Morales testified that he was previously a member of the Satan’s Disciples gang, a rival of the
Two-Two Boys. He stated that he and several of his friends went to Wal-Mart on July 31, 2005, to
buy spray paint. While at Wal-Mart, they saw defendant’s group and exchanged threatening looks
for several minutes. They left the store soon after defendant’s group, hurried to their vehicle and left
the parking lot, turning south on Cicero Avenue. Morales said that before they pulled out of the
parking lot, he saw defendant in the van with his shirt pulled up to cover the bottom half of his face.
He testified that they were immediately caught in traffic on Cicero Avenue and pulled into the service
alley to turn around when Johnson’s van pulled up next to them.
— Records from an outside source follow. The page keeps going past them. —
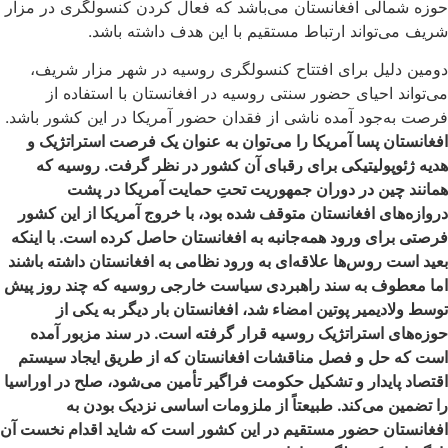
حوزه شمالی افغانستان می‌باشد که فعال کردن کنسولگری در مزار
شریف می‌تواند ارتباط مستقیم با این هدف داشته باشد.
دومین دلیل برای افتتاح کنسولگری روسیه در شهر مزار شریف،
می‌تواند احیای حضور سنتی روسیه در افغانستان با استفاده از
فرصت به‌جود آمده ناشی از فقدان حضور آمریکا در این کشور باشد.
افغانستان پسا آمریکا را می‌توان‌ به عنوان یک فرصت استراتژیک و
هدیه ژئوپولیتیکی برای رقبای آن کشور در نظر گرفت. روسیه که
همانند چین در دوران جمهوریت تحتِ حمایت آمریکا در پشت
دروازه‌های افغانستان متوقف شده بود، با خروج آمریکا از این کشور
فرصتی برای ورود همه‌جانبه به افغانستان حاصل کرده است. با اینکه
بعید است روس‌ها علاقه‌ای به ورود نظامی به افغانستان داشته باشند
اما معطوف به سند راهبردی سیاست خارجی روسیه که چند روز پیش
توسط ولادیمیر پوتین امضاء شد، افغانستان بار دیگر به یکی از
حوزه‌های استراتژیک روسیه قرار گرفته است. در سند مزبور آمده
است که حل و فصل مناقشات افغانستان که از طریق ایجاد سیستم
اقتصاد پایدار و تشکیل حکومت فراگیر تأمین می‌شود، صلح در اوراسیا
را تضمین می‌کند. طبیعتاً از ملزومات اساسی نزدیک بودن به
افغانستان حضور مستقیم در این کشور است که شاید اقدام نخست آن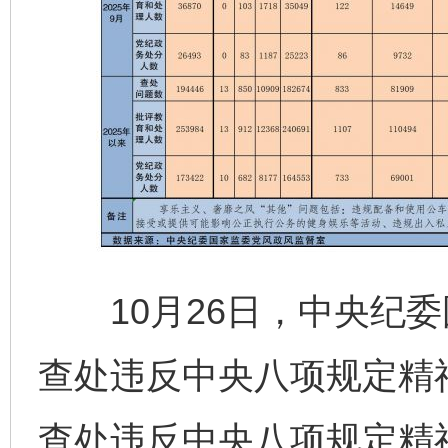
10月26日，中央纪委国
查处违反中央八项规定精
查处违反中央八项规定精神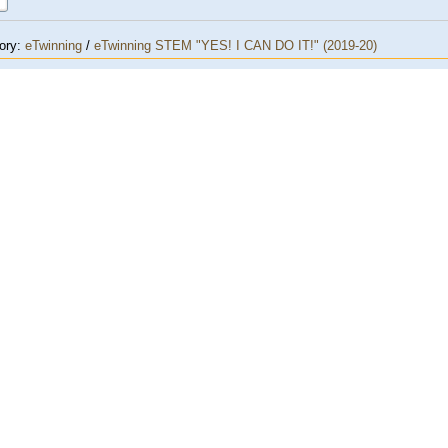
ory:
eTwinning
/
eTwinning STEM "YES! I CAN DO IT!" (2019-20)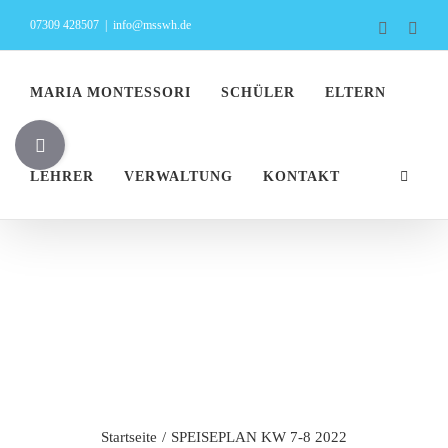
Zum
07309 428507
|
info@msswh.de
Faceboo
Inst
Inhalt
springen
MARIA MONTESSORI
SCHÜLER
ELTERN
Toggle
Sliding
LEHRER
VERWALTUNG
KONTAKT
Bar
Area
SPEISEPLAN
KW 7-8 2022
Startseite
SPEISEPLAN KW 7-8 2022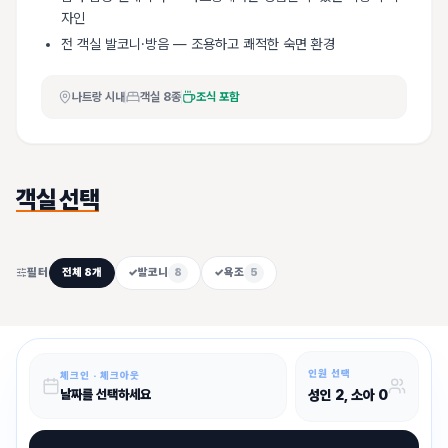
자인
전 객실 발코니·방음 — 조용하고 쾌적한 숙면 환경
나트랑 시내
객실
8
종
조식 포함
객실 선택
필터
전체
8
개
✓
발코니
8
✓
욕조
5
인원 선택
체크인 · 체크아웃
성인
2
, 소아
0
날짜를 선택하세요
Morales said that he then stepped
out of the Lincoln and threw a spray paint can at the van. The van began to drive down the alley as
Jaime turned around and into the alley entrance lane. Defendant was ducking down, but he said that
he could see someone with a t-shirt pulled over his face leaning out of the front passenger window
of the van. Morales did not see defendant fire the gun, but he heard three gunshots. He stated that
after the gunshots Jaime immediately pulled out of the alley and drove away.
Jaime testified that he is a member of the Party People gang, a rival of the Two-Two Boys.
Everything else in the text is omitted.